Il a la forme d'un rectangle, dont chacun des côtés correspond
aux quatre points cardinaux, la façade principale, qui termine l'avenue
de l'Observatoire, au Sud du jardin du Luxembourg, regardant exactement
le Nord. Aux deux angles s'élèvent des pavillons octogones,
surmontés de coupoles; entre elles règne une terrasse dont
le milieu est occupé par un observatoire minuscule de trois petites
coupoles. L'ensemble de l'édifice, qui est tout en pierre et qui
forme deux étages, le dernier beaucoup plus élevé,
a une hauteur totale de 27 m. C'est également la profondeur des
fondations, qui recèlent des caves à température constante
(+12°C.), où sont conservés depuis 1671, à l'abri
de l'influence de la chaleur solaire, des thermomètres-types, auxquels
se sont ajoutés depuis nombre d'autres instruments.
Ce bâtiment,
aujourd'hui, plutôt un musée qu'un observatoire. Dans la grande
salle centrale du deuxième étage, ornée des bustes
des plus illustres astronomes et meublée d'anciens instruments,
est incrustée en cuivre, sur le pavé dallé, la ligne
méridienne. Les autres pièces sont affectées à
divers usages, notamment à la bibliothèque et aux services
de l'administration. Sur la terrasse et dans les coupoles des tourelles
se trouvent des instruments météorologiques, le célèbre
cercle répétiteur de Reichenbach, un petit équatorial
de Gambey et deux fortes lunettes. Quand ces instruments étaient
en exploitation, toute l'activité était, de fait, concentrée
dans les ailes et dans les nombreuses annexes du jardin. Les ailes, très
basses, sont au nombre de deux, l'une à l'Est, l'autre à
l'Ouest. Edifiées en 1834, elles renferment : la première,
dont les faces Nord et Sud et le toit
sont fendus comme par trois énormes traits de scie, le cercle méridien,
une ancienne lunette méridienne et un cercle mural, tous désormais
sans utilité; la deuxième, un amphithéâtre de
800 personnes, où professa Arago.
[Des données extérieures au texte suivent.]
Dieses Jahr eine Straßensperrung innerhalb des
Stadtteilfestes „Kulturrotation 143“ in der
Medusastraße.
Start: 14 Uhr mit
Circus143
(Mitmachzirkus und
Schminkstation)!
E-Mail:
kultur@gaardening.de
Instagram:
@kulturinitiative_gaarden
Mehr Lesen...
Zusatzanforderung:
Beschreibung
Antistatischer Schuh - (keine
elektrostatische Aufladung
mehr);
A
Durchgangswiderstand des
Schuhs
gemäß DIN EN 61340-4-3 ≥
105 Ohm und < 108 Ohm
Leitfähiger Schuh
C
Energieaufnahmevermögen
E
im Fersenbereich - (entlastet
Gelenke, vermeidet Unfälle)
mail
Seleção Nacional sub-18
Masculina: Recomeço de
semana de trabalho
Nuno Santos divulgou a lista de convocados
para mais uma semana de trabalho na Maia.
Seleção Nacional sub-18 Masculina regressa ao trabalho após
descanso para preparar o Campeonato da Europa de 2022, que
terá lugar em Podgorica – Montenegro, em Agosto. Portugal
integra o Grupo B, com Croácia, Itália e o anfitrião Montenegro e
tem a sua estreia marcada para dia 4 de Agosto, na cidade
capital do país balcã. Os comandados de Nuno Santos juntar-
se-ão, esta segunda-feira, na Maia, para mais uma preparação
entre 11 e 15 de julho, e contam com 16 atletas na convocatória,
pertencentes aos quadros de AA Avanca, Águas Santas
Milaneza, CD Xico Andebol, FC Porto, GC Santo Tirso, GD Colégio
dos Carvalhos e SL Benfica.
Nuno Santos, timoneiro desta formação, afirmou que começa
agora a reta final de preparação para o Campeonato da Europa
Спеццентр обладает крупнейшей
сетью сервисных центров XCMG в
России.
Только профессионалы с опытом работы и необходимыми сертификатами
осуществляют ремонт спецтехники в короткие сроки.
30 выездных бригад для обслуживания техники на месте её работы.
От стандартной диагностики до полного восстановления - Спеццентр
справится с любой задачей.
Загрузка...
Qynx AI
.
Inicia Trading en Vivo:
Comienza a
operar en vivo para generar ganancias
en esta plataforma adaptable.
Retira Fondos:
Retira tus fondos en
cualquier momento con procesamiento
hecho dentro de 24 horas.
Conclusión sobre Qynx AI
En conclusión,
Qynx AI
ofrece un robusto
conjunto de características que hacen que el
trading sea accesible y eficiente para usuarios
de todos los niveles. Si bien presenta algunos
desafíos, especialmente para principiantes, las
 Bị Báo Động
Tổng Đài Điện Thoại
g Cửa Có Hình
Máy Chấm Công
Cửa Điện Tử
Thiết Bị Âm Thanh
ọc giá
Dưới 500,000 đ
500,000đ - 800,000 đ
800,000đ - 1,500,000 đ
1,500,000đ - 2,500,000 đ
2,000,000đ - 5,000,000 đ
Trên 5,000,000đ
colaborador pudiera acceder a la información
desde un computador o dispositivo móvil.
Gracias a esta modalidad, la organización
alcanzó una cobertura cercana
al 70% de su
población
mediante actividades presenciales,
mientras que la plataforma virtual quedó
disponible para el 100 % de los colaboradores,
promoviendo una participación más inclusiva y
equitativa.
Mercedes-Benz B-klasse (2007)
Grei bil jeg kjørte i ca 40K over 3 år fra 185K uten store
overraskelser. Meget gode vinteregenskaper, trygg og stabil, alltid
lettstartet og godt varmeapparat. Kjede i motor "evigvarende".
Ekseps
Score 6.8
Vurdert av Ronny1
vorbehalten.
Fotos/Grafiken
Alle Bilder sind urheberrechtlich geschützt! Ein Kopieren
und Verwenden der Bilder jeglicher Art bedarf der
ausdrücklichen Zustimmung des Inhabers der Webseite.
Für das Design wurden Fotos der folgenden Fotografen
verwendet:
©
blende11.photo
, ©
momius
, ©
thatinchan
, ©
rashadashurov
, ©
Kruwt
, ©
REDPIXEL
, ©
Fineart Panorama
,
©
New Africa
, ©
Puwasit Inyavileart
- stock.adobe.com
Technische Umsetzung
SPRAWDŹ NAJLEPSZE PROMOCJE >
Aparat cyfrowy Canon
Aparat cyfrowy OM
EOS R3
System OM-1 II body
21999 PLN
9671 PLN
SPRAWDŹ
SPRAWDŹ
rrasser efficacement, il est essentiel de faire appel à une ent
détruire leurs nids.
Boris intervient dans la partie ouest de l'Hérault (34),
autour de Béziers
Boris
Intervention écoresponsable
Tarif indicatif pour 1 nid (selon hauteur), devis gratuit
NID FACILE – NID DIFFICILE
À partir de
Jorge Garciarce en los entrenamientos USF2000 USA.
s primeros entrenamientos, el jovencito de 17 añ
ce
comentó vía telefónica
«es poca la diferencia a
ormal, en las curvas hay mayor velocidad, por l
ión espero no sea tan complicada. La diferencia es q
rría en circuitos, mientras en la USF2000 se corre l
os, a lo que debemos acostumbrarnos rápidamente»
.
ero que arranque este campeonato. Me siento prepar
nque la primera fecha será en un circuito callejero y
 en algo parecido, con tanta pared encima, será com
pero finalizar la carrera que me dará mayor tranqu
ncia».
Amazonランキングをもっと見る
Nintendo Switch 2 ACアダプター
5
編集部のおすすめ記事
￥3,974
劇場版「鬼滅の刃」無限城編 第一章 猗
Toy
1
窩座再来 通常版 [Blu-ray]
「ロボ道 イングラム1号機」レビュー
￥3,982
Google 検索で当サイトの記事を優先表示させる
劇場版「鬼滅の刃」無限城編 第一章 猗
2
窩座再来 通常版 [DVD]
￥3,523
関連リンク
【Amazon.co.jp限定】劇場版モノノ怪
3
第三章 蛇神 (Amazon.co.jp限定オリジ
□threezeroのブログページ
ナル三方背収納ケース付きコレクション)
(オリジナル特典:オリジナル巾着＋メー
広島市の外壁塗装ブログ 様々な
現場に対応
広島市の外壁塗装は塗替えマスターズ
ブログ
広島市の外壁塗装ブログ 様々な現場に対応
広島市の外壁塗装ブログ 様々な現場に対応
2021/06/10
Dans le
jardin, absolument encombré, quoique assez vaste, s'élèvent
plusieurs coupoles et autres constructions abritant des équatoriaux,
parmi lesquels le bel équatorial du système coudé,
dû à Loewy (0,60m d'ouverture), et
l'appareil photographique des frères Henry
(0,33 m d'ouverture), un cercle méridien, des appareils divers,
enfin la grande lunette de 7,30 m de hauteur et de 1,20 m de diamètre.
Depuis longtemps, la situation même de l'établissement au
milieu des lumières de la capitale s'oppose à tout travail
d'observation sur place. L'observatoire, qui accueille bureaux de chercheurs,
reste cependant un centre de recherches en astronomie et en astrophysique.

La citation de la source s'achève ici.